It was great he had time for me and made plans to see me regularly, but it sucked that he never wanted to text. What’s up with that, anyway?
- At first I thought I was being petty. Did it really matter that the guy didn’t like to text me, or that many of my texts to him went unanswered? He was excited to meet up in real life all the time and we got on like a house on fire when we were together. That should have mattered more, right?
- I couldn’t help it—it just felt wrong. The thing is, I really like having a relationship that’s filled with lots of different types of communication. There are the real-life chats that are awesome, but there are also the texting sessions that fill the gap when we’re not together in RL. Not having those with this guy felt like there was a giant hole in the pavement of our relationship.
- I wanted more. I like being in touch with the guy I’m dating daily. That might seem like too much for some people, but it’s important for me. When I asked the guy why he never texted me, he said that he wasn’t big on it and didn’t really need it to be happy. Fine, but…
- I didn’t buy it—who doesn’t like texting? I felt like he was lying to me, perhaps because he wasn’t as interested in our relationship as he seemed. Surely he’d want to text me when we didn’t see each other during the week because of our busy schedules? Surely he’d miss me enough to want to have a chat on days we couldn’t meet up?
- I felt like he didn’t miss me when we weren’t together. Seriously, the guy could go for days without talking to me or even sending one measly text to see how I was. I felt like I was being cheated out of a real, committed, and full relationship. I even started wondering if he was thinking about breaking up with me.
- Once we went for two weeks without contact. We’d made plans for the weekends but he didn’t send me a text for the entire weeks leading up to them. It felt like we weren’t even dating. It was like we were just hanging out and then didn’t know each other the rest of the time. SMH.
- This started to affect our time together. I found myself battling to enjoy dates because we weren’t talking in-between them. It was like we were together in one sense but ultimately living separate lives and I didn’t like it one bit.
- We didn’t have textual chemistry. Although we got along great in RL, it was a problem that we had different texting habits. I realized just how important it is to feel that I’m on the same page with the guy I’m dating when it comes to texting. We had completely different ideas about how important this form of communication is. Clearly he was cool with never doing it whereas I needed it and it was causing a problem for us.
- Our relationship started to lack some emotional depth. As great as it is to chat in person, sometimes things happen in life that require a heartfelt texting session. I’ve also found that there are times when chatting via text can provide great emotional depth—just think of the things that are easier to say via text than in person! We were lacking all of those things and I was starting to feel like I didn’t really know the guy as well as I could’ve if we had a texting relationship.
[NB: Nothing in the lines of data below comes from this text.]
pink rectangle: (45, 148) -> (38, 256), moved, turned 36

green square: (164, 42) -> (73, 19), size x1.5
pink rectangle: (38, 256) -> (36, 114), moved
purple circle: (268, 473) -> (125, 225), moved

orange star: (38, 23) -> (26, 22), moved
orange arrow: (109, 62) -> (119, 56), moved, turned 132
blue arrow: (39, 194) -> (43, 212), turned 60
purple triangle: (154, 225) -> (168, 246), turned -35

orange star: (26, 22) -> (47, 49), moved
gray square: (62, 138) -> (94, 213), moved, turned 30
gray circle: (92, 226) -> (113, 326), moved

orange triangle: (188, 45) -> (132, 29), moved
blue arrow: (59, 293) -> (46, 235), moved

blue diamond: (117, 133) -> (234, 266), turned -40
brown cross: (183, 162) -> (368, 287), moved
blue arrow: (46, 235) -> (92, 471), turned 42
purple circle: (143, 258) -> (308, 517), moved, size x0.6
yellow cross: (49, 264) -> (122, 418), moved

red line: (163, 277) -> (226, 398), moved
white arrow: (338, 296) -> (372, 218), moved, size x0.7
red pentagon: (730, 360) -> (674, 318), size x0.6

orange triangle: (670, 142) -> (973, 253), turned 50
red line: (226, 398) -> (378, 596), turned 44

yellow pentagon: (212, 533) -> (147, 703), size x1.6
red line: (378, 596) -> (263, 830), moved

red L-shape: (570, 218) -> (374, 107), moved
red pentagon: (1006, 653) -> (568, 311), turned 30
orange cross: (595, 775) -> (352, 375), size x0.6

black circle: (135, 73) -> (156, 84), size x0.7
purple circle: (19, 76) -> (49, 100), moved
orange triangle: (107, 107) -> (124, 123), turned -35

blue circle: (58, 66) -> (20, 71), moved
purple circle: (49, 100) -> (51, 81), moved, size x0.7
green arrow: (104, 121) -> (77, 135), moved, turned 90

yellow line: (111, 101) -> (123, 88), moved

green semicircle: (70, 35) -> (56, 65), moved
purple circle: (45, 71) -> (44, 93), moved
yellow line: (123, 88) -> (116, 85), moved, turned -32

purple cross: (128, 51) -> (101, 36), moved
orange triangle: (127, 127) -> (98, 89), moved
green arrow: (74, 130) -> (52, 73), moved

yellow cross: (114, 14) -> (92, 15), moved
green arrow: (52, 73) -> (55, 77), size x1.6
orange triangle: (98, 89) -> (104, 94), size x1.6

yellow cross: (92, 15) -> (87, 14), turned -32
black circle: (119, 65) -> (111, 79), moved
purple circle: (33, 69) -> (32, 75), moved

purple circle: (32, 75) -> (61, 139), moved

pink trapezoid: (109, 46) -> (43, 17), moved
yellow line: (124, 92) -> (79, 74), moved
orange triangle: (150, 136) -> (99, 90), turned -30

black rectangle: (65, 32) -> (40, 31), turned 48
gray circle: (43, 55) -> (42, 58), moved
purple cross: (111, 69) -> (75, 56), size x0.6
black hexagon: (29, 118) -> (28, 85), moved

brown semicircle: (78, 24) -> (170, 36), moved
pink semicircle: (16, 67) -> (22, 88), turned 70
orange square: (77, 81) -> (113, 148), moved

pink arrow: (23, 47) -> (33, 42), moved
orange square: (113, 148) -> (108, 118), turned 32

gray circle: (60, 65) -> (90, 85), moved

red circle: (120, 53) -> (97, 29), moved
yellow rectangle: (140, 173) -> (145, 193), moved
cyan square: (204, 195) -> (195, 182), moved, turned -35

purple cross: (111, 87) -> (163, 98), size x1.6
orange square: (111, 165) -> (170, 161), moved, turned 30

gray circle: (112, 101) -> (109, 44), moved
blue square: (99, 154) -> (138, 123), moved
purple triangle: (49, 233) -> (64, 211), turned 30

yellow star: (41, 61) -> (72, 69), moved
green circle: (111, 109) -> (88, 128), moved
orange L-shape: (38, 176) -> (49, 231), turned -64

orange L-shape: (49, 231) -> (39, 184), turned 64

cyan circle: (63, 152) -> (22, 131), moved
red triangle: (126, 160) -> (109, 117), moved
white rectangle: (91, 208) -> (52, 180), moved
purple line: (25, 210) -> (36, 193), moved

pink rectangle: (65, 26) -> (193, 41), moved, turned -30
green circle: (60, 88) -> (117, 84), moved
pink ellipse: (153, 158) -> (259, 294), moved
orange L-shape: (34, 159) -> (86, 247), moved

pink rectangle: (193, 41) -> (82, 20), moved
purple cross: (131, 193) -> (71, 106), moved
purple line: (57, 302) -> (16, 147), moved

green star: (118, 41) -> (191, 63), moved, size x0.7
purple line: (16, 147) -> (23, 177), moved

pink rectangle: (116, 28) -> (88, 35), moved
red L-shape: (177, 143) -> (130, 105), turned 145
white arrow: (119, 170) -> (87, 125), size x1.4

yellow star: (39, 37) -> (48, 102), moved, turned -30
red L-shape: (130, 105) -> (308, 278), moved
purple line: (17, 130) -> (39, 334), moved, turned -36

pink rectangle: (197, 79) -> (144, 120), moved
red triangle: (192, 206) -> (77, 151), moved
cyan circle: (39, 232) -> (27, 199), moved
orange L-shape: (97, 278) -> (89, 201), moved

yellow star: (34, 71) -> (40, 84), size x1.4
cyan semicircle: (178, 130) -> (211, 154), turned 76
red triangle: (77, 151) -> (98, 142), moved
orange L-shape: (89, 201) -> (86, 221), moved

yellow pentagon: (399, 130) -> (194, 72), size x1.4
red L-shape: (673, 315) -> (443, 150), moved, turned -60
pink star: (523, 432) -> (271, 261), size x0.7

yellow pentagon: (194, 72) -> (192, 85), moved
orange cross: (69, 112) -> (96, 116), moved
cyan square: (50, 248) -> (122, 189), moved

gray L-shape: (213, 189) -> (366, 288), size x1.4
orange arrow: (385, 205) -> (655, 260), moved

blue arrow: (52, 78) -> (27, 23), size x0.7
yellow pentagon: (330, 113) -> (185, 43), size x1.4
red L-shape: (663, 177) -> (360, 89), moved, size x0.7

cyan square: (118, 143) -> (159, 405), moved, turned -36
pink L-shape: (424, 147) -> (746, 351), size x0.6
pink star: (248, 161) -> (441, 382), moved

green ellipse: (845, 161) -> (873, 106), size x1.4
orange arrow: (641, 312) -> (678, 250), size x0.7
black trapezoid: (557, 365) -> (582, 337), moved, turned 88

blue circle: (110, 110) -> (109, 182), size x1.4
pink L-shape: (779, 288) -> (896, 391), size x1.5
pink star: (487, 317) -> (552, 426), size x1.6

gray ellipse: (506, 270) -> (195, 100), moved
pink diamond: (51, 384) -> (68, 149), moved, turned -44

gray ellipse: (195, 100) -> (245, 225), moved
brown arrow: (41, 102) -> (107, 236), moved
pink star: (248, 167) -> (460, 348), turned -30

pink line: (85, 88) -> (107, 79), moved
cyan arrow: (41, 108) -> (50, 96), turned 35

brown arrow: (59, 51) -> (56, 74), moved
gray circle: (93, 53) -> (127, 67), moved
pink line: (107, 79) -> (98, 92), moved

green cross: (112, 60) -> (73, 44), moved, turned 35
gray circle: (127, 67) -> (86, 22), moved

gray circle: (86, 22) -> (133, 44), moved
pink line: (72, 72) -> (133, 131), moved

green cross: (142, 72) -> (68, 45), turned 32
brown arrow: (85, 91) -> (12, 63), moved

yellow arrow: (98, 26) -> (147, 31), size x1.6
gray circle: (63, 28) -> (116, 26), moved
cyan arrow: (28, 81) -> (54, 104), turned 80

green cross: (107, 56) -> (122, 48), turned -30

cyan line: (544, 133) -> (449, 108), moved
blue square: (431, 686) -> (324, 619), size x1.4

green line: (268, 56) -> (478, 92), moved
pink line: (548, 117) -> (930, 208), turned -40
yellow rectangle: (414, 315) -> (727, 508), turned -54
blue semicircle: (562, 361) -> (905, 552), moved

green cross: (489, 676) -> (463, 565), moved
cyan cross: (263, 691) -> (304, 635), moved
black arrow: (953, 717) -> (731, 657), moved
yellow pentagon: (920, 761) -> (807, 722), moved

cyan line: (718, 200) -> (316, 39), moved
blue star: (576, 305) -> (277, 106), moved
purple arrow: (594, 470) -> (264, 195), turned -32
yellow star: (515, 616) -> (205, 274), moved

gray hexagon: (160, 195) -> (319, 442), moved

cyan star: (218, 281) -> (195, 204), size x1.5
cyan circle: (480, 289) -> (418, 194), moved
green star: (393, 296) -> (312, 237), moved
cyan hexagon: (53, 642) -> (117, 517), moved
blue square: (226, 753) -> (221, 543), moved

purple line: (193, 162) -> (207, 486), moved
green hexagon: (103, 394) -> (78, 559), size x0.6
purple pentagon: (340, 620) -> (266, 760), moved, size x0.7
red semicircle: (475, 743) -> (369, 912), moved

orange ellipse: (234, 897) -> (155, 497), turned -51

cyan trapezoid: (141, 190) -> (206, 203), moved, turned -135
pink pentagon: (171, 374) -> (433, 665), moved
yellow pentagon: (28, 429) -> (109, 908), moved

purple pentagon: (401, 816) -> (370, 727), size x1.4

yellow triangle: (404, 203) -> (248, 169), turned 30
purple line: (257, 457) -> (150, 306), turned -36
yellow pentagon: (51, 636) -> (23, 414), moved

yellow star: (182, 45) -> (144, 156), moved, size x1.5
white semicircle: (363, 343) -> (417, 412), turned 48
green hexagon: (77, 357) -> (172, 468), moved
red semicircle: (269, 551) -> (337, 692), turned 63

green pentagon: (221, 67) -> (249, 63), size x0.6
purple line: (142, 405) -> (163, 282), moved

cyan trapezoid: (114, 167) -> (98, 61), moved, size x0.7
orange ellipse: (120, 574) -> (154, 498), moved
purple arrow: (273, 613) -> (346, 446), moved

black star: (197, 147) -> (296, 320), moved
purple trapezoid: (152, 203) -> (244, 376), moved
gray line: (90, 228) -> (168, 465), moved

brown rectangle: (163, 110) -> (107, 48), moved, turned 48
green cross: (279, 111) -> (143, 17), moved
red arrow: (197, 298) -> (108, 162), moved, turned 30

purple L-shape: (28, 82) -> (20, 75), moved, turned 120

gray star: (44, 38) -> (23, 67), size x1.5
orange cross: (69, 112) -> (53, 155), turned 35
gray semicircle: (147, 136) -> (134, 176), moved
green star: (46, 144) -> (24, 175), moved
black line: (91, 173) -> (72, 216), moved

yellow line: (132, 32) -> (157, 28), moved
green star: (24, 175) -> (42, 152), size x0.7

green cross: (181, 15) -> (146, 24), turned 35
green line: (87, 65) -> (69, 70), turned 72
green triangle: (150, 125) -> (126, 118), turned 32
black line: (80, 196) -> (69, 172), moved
- He kept himself at a distance. It felt like he was keeping himself at arm’s length from me when it came to our emotional bond. He said that was BS because he believed that we were as close as ever and texting each other wouldn’t change that. But I disagreed.
- Texting is a way to bond. It’s not the only way to bond in romantic relationships, of course, but it’s definitely an important way. Those chats before bedtime make me feel like my BF and I are connecting. Similarly, those early-morning texts boost my mood and make me feel loved. It’s those little romantic and affectionate things that make a big difference in feeling closer to my partner. We were totally missing out on those things.
- I wanted him to want to text me. Although he’d said he wasn’t big on texting, I saw it as a sign that he was being lazy in our relationship. He might not have been lying about it, but I wanted him to go the extra mile. I wanted him to make an effort with me, not just to make me happy but because he really couldn’t bear the idea of not chatting to me when we weren’t in the same place. But he always made me feel like I was asking for too much with this. Ugh.
- No texting is a deal breaker for me. Since that relationship, I’ve made “no texting” one of my relationship deal breakers. It’s not that I have huge expectations for guys that I date. I just want to find someone who wants the same things that I do, and regular texting is one of them. That’s as simple as it is and gosh, I damn well deserve to have it!